The Food and Drug Law Blogs


    In recent months I have been studying for a degree in Quality Assurance and Regulatory Affairs in pharmaceutical drug development. While at first glance regulatory affairs may seem like a tedious subject to study, especially for a basic research scientist involved in cutting edge academic research, it turns out that courses taught in the curriculum can be a perfect complement for any biomedical scientist wishing to pursue a career in industry.  Regulatory affairs in drug development is a science in and of itself, dealing with the study of various paths a drug manufacturer can/should navigate in order to develop a drug from preclinical testing to clinical trials to postmarket research.  All the while companies must coordinate with contract research organizations, institutional review boards, hospitals, health care providers, patients and of course the Food and Drug Administration. I am taking one of the core course modules this summer, which is Food and Drug Law. As part of the course I must write a weekly blog about an aspect of food and drug law that I find fascinating and make a presentation about the theme at the end of the semester. I have decided to focus my theme on drug law patents and the most current topics concerning that field. I thought it would be a good idea to simply post up my blog assignment onto my website for each week. So in the following blog entries, you will find essays concerning my reviews about drug patent laws as well as legal issues concerning the FDA.

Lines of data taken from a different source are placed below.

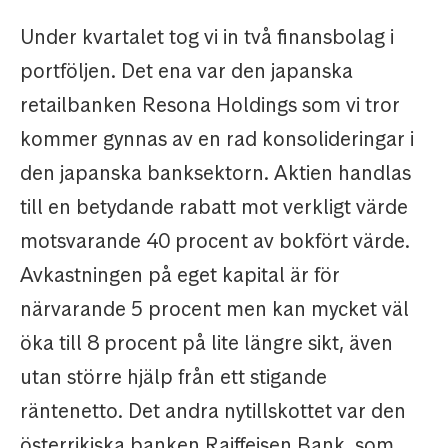
Under kvartalet tog vi in två finansbolag i
portföljen. Det ena var den japanska
retailbanken Resona Holdings som vi tror
kommer gynnas av en rad konsolideringar i
den japanska banksektorn. Aktien handlas
till en betydande rabatt mot verkligt värde
motsvarande 40 procent av bokfört värde.
Avkastningen på eget kapital är för
närvarande 5 procent men kan mycket väl
öka till 8 procent på lite längre sikt, även
utan större hjälp från ett stigande
räntenetto. Det andra nytillskottet var den
österrikiska banken Raiffeisen Bank, som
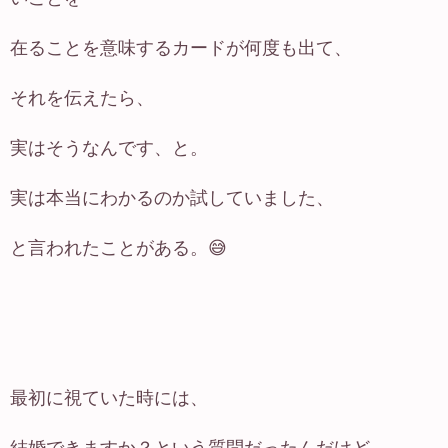
在ることを意味するカードが何度も出て、
それを伝えたら、
実はそうなんです、と。
実は本当にわかるのか試していました、
と言われたことがある。😅
最初に視ていた時には、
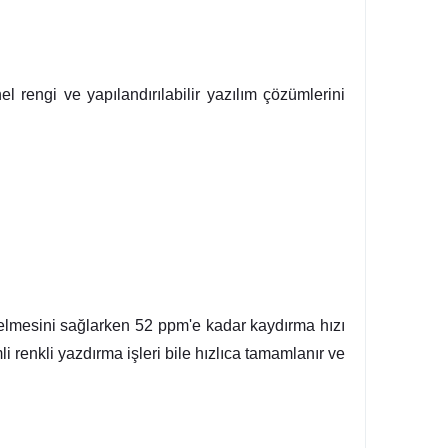
rengi ve yapılandırılabilir yazılım çözümlerini
gelmesini sağlarken 52 ppm'e kadar kaydırma hızı
i renkli yazdırma işleri bile hızlıca tamamlanır ve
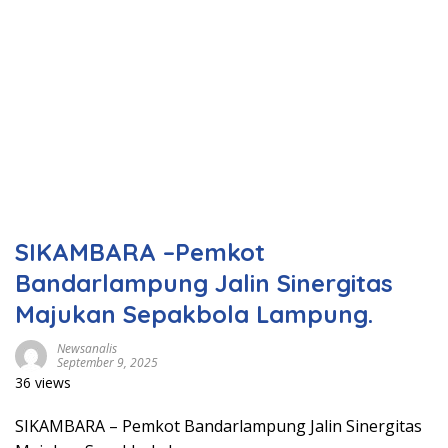
SIKAMBARA –Pemkot
Bandarlampung Jalin Sinergitas
Majukan Sepakbola Lampung.
Newsanalis
September 9, 2025
36 views
SIKAMBARA – Pemkot Bandarlampung Jalin Sinergitas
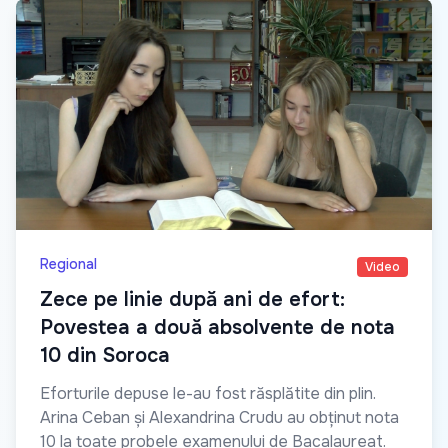
Regional
Video
Zece pe linie după ani de efort:
Povestea a două absolvente de nota
10 din Soroca
Eforturile depuse le-au fost răsplătite din plin.
Arina Ceban și Alexandrina Crudu au obținut nota
10 la toate probele examenului de Bacalaureat.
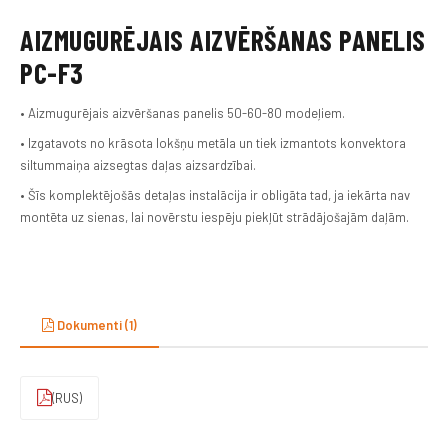
AIZMUGURĒJAIS AIZVĒRŠANAS PANELIS
PC-F3
• Aizmugurējais aizvēršanas panelis 50-60-80 modeļiem.
• Izgatavots no krāsota lokšņu metāla un tiek izmantots konvektora
siltummaiņa aizsegtas daļas aizsardzībai.
• Šīs komplektējošās detaļas instalācija ir obligāta tad, ja iekārta nav
montēta uz sienas, lai novērstu iespēju piekļūt strādājošajām daļām.
Dokumenti (1)
(RUS)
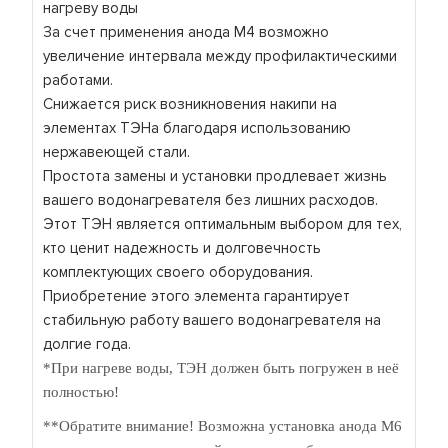
нагреву воды
За счет применения анода М4 возможно
увеличение интервала между профилактическими
работами.
Снижается риск возникновения накипи на
элементах ТЭНа благодаря использованию
нержавеющей стали.
Простота замены и установки продлевает жизнь
вашего водонагревателя без лишних расходов.
Этот ТЭН является оптимальным выбором для тех,
кто ценит надежность и долговечность
комплектующих своего оборудования.
Приобретение этого элемента гарантирует
стабильную работу вашего водонагревателя на
долгие года.
*При нагреве воды, ТЭН должен быть погружен в неё
полностью!
**Обратите внимание! Возможна установка анода М6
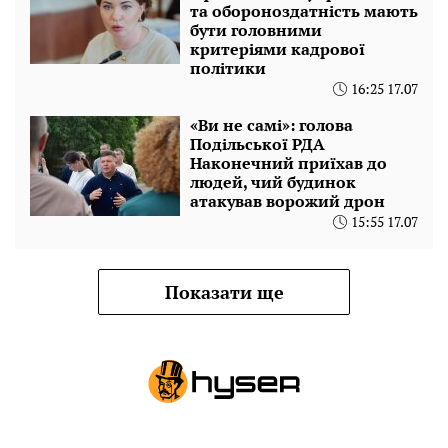
та обороноздатність мають
бути головними
критеріями кадрової
політики
16:25 17.07
«Ви не самі»: голова
Подільської РДА
Наконечний приїхав до
людей, чий будинок
атакував ворожий дрон
15:55 17.07
Показати ще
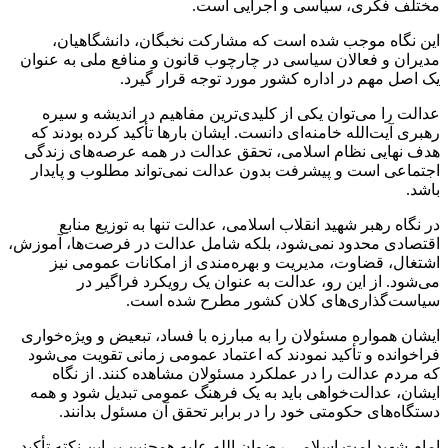
مختلف فکری، سیاسی و اجرایی است.
این نگاه موجب شده است که مشارکت نخبگان، دانشگاهیان،
مدیران و فعالان سیاسی در چارچوب قانون و منافع ملی به عنوان
یک اصل مهم در اداره کشور مورد توجه قرار گیرد.
عدالت را می‌توان یکی از کلیدی‌ترین مفاهیم در اندیشه و سیره
رهبری آیت‌الله خامنه‌ای دانست. ایشان بارها تأکید کرده‌ بودند که
هدف نهایی نظام اسلامی، تحقق عدالت در همه عرصه‌های زندگی
اجتماعی است و پیشرفت بدون عدالت نمی‌تواند مطلوب و پایدار
باشد.
در نگاه رهبر شهید انقلاب اسلامی، عدالت تنها به توزیع منابع
اقتصادی محدود نمی‌شود، بلکه شامل عدالت در فرصت‌ها، آموزش،
اشتغال، قضاوت، مدیریت و بهره‌مندی از امکانات عمومی نیز
می‌شود. از این رو، عدالت به عنوان یک رویکرد فراگیر در
سیاست‌گذاری‌های کلان کشور مطرح شده است.
ایشان همواره مسئولان را به مبارزه با فساد، تبعیض و ویژه‌خواری
فراخوانده و تأکید نمودند که اعتماد عمومی زمانی تقویت می‌شود
که مردم عدالت را در عملکرد مسئولان مشاهده کنند. از نگاه
ایشان، عدالت‌خواهی باید به یک فرهنگ عمومی تبدیل شود و همه
دستگاه‌های حکومتی خود را در برابر تحقق آن مسئول بدانند.
امام شهید امت اسلامی رضوان الله علیه همچنین بر این نکته تأکید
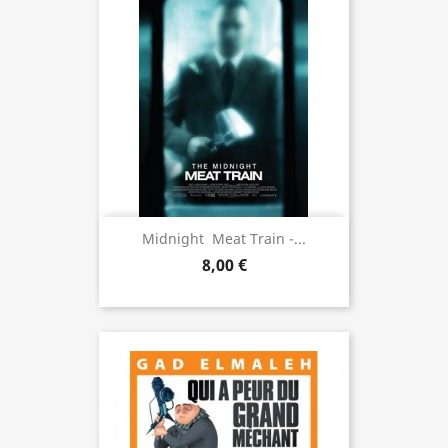
Midnight  Meat Train -...
8,00 €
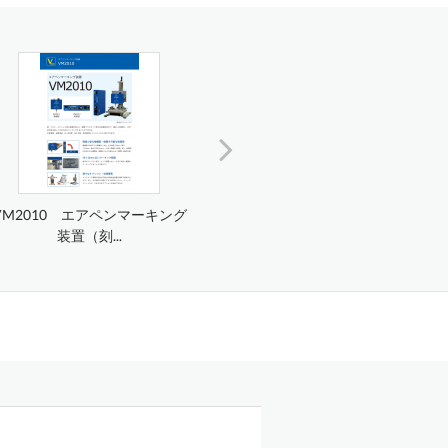
VM2010 エアペンマーキング
VM2030 超音波ペンマーキン
VM1
装置（刻...
グ装置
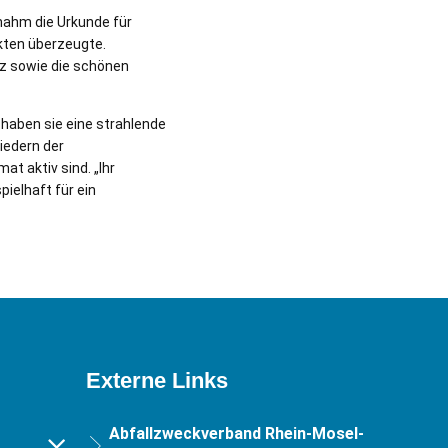
nahm die Urkunde für
kten überzeugte.
tz sowie die schönen
haben sie eine strahlende
iedern der
t aktiv sind. „Ihr
ielhaft für ein
Externe Links
Abfallzweckverband Rhein-Mosel-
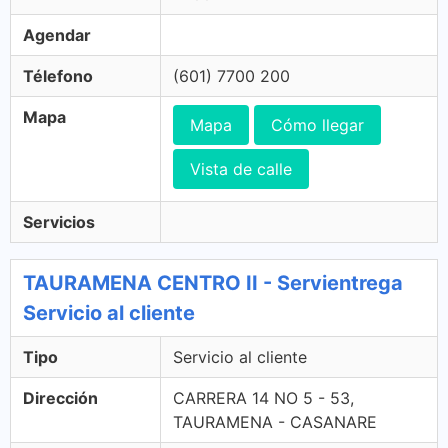
Agendar
Télefono
(601) 7700 200
Mapa
Mapa
Cómo llegar
Vista de calle
Servicios
TAURAMENA CENTRO II - Servientrega
Servicio al cliente
Tipo
Servicio al cliente
Dirección
CARRERA 14 NO 5 - 53,
TAURAMENA - CASANARE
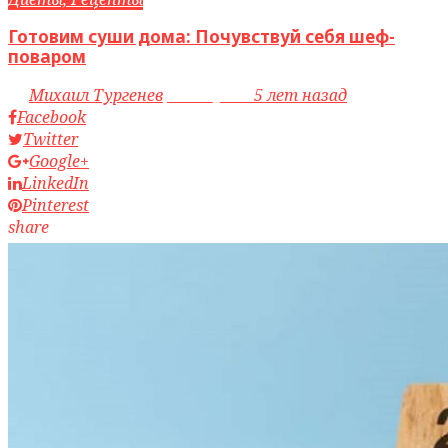
Готовим суши дома: Почувствуй себя шеф-
поваром
by
Михаил Тургенев
access_time
5 лет назад
Facebook
Twitter
Google+
LinkedIn
Pinterest
share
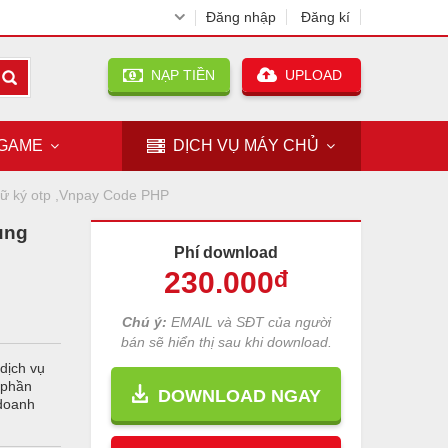
Đăng nhập
Đăng kí
NẠP TIỀN
UPLOAD
GAME
DỊCH VỤ
MÁY CHỦ
ữ ký otp ,Vnpay Code PHP
ung
Phí download
230
.000
đ
Chú ý:
EMAIL và SĐT của người
bán sẽ hiển thị sau khi download.
dịch vụ
 phần
DOWNLOAD NGAY
 doanh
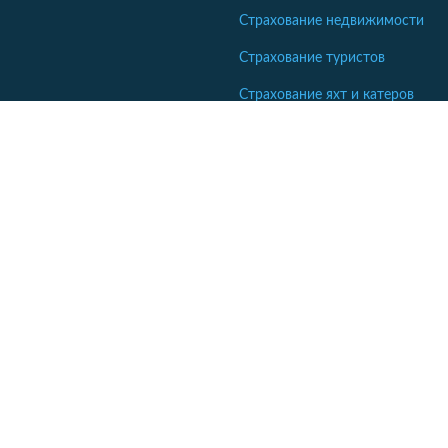
Страхование недвижимости
Страхование туристов
Страхование яхт и катеров
Кабинет сотрудника СК
Если ваша компания еще не комментирует отзывы - напишите
нам.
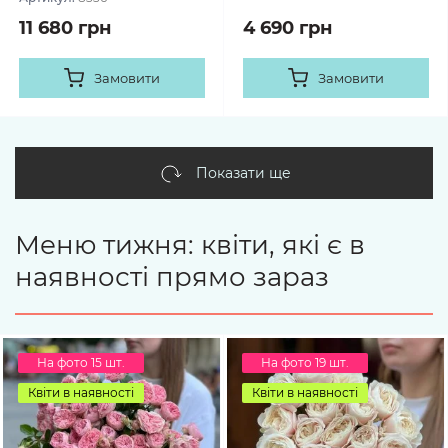
11 680 грн
4 690 грн
Замовити
Замовити
Показати ще
Меню тижня: квіти, які є в
наявності прямо зараз
На фото 15 шт.
На фото 19 шт.
Квіти в наявності
Квіти в наявності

    Why have I chosen to write about drug patents? My explanation begins in the introduction:

      Food, Drug and Biological patent disputes in the 21st Century

    New innovations happen all the time in the biomedical sciences field and new drugs are being developed at a faster rate than ever before. When a company submits a new patent to the U.S. Patent and Trademark Office and it gets approved, it is the responsibility of the sponsoring company to submit the patent information to the FDA’s database of Approved Drug Products with Therapeutic Equivalence Evaluations, otherwise known as the “Orange Book” within 30 days (21CFR314.53).  However, since multiple companies and laboratories are often tackling the same problems with the same available resources, similar patents are often filed by different parties at similar times.  Furthermore, the FDA itself does not review drug patents since the Agency’s statute only requires the publication of patent information.  With patent rights for drugs usually lasting 20 years (with the exception of Title II of the Hatch-Waxman Amendments of 1984) and with time taken for drug development sometimes lasting over 10 years, it is natural for sponsors to scrupulously guard a patent in order to make good on financial returns once the drug can be marketed.  Thus in our current landscape of technological innovation and financial competition it is not hard to see how patent disputes can often arise between rival companies.